● TASK DIRECTIONS
The stretch wanted below opens at the line containing "University of Cincinnati" and closes at the line containing "meguide.com/wiki/wp-content/themes/gttheme/functions-snowbrea". Please return it exactly, with no other lines.

--------

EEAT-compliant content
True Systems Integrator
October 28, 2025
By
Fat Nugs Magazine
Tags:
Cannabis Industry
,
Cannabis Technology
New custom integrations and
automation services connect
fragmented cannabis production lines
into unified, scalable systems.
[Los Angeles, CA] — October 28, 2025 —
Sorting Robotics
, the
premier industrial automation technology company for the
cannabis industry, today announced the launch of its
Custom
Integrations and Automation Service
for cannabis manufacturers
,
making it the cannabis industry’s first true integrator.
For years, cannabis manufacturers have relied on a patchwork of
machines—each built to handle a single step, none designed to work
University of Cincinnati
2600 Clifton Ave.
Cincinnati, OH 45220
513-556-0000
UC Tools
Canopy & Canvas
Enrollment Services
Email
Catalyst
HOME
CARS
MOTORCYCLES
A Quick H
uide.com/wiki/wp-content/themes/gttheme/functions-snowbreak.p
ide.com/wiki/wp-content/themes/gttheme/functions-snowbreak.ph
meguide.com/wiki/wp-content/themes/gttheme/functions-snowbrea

--------

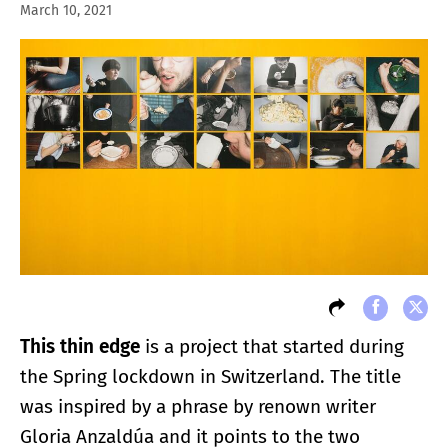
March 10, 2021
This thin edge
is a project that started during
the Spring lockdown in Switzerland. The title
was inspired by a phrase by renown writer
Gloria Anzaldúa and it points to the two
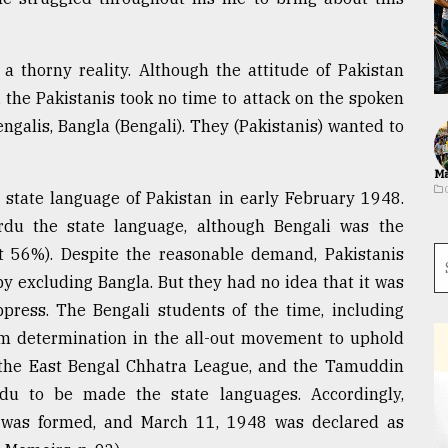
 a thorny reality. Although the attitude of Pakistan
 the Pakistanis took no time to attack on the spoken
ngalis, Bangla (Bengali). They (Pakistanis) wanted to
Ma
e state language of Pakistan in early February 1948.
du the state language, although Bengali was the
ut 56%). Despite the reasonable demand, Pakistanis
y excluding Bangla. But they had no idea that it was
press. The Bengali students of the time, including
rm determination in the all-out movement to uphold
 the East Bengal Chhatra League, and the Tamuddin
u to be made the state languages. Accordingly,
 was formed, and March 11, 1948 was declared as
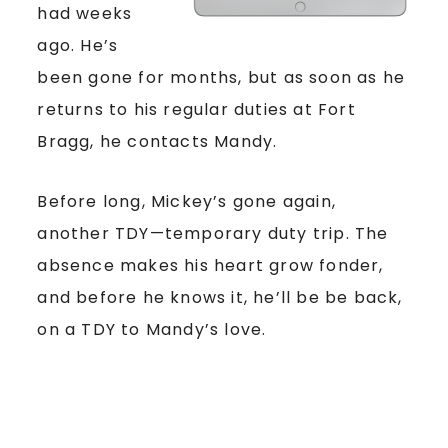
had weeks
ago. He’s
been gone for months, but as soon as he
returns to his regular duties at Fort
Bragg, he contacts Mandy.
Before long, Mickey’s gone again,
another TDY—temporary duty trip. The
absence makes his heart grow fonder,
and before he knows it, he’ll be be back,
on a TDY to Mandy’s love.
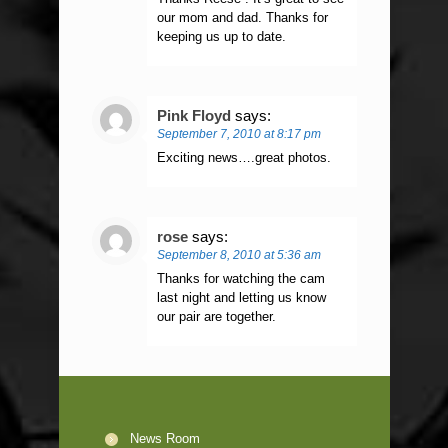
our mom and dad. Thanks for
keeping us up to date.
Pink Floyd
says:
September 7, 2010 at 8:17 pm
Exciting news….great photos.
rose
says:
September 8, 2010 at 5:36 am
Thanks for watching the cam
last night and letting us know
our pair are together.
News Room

--------

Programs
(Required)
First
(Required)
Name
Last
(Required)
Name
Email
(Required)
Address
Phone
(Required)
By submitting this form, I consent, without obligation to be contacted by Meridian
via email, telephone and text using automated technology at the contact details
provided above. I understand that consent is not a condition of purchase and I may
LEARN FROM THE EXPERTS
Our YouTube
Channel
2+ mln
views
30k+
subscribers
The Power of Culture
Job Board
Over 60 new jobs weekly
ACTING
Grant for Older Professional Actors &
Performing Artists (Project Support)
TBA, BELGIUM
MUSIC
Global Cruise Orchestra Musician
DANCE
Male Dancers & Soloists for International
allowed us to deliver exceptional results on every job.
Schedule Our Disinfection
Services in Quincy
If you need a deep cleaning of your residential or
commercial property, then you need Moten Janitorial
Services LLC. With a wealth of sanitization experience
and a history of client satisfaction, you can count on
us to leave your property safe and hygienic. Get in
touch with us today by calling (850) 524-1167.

--------

● TASK RESULT
University of Cincinnati
2600 Clifton Ave.
Cincinnati, OH 45220
513-556-0000
UC Tools
Canopy & Canvas
Enrollment Services
Email
Catalyst
HOME
CARS
MOTORCYCLES
A Quick H
uide.com/wiki/wp-content/themes/gttheme/functions-snowbreak.p
ide.com/wiki/wp-content/themes/gttheme/functions-snowbreak.ph
meguide.com/wiki/wp-content/themes/gttheme/functions-snowbrea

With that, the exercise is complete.